Nonprofit station promotes 2008 campaign, unbiased news with 'bare bones' coverage

July 13, 2007
C-SPAN marketing and community relations employee Doug Hemmig, left, shows Muskegon resident and State of Michigan employee Willie Minor around the C-SPAN Campaign 2008 bus while it was on view outside the Capitol on Thursday. Approximately 12 visitors can fit on the bus at a time to learn about campaign coverage, but only a crew of four people work on the bus during the week.

Lansing - For eight years, Doug Hemmig has been traveling the nation's highways covering politics and preaching the gospel of C-SPAN.

When the C-SPAN Campaign 2008 bus arrived at the state Capitol Thursday as part of its "Road to the White House" tour, Lansing got a sermon.

The tour promoted C-SPAN's coverage of the 2008 presidential race. Aboard the 45-foot mobile production studio, Hemmig explained the channel's philosophy and the role the media plays in government.

"Think of us as a novel as opposed to a short story," Hemmig said. "It's unfiltered, we show things from start to finish. There are no commercials or sound bites. We try to put you at the event."

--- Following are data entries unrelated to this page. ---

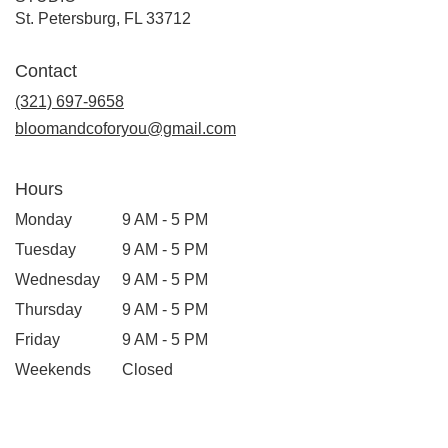
(link
St. Petersburg, FL 33712
opens
in
Contact
a
new
(321) 697-9658
window)
bloomandcoforyou@gmail.com
Hours
Monday
9 AM - 5 PM
Tuesday
9 AM - 5 PM
Wednesday
9 AM - 5 PM
Thursday
9 AM - 5 PM
Friday
9 AM - 5 PM
Weekends
Closed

Created in 1979, C-SPAN is a private, nonprofit company that provides public access to the political process, such as U.S. House of Representatives sessions. It is funded by fees paid by cable companies.

Standing in front of TVs showing footage from a press conference announcing Saddam Hussein's capture, Hemmig pointed to differences in how C-SPAN's coverage differed from other cable news networks.

"From a visual standpoint, there's a lot going on here," Hemmig said, referencing the other news network's coverage. "We're not going to have pictures of Saddam flashing across the screen."

Unlike other stations, which sometimes use multiple camera angles and zoom in on the person speaking, C-SPAN's coverage is bare bones.

"Zooming in tells you when something is important," Hemmig said. "It also adds artificial emotion. We don't want to apply any value judgment to our camera work."

Gary Sebrell, of Lansing, said the presentation changed the way he thinks about news coverage.

"When someone is crying and they zoom in on them, that's not the station I'm going to watch," he said. "It's something I'm going to think about in the campaigns and the interviews."

Stephen Lacy, a journalism professor at MSU, said C-SPAN is a different form of journalism.

"C-SPAN is much more of the raw material of journalism as opposed to someone actually doing the reporting," he said. "It's not really a substitute for what we call journalism, such as network news or CNN."

Maya Mackey, a psychology graduate student, does not always watch C-SPAN. Mackey said she gets her news from National Public Radio because it provides the important news stories and analysis she said she wants.

"I appreciate the spectrum of stories they have," she said. "I like the fact that it's public and not corporate. I feel like it's honest."

Mackey said the only time she watches C-SPAN is when a topic she cares about deeply is being covered.

"It serves a purpose because it keeps things in the public eye," she said.

Torreano Merriweather traveled to Lansing from Detroit with 147 members of a youth mentoring program run by the Michigan Department of Transportation. He toured the bus, and said the visit reinforced the importance of being informed.

"Everything that goes on in the state, it affects me and my family in some sort of way, so I have to vote and make the right choice," he said.

The bus even lured lawmakers out of the Capitol Building.

Rep. Steve Bieda, D-Warren, caught a quick tour of the bus before heading into the Capitol Building to watch Gov. Jennifer Granholm sign the Michigan Business Tax into law.

"I feel a lot of people have the notion of the American public as being apathetic, but I think it's just the opposite," he said.

"The reaction we're getting from the crowd is that people do care about the country and their government."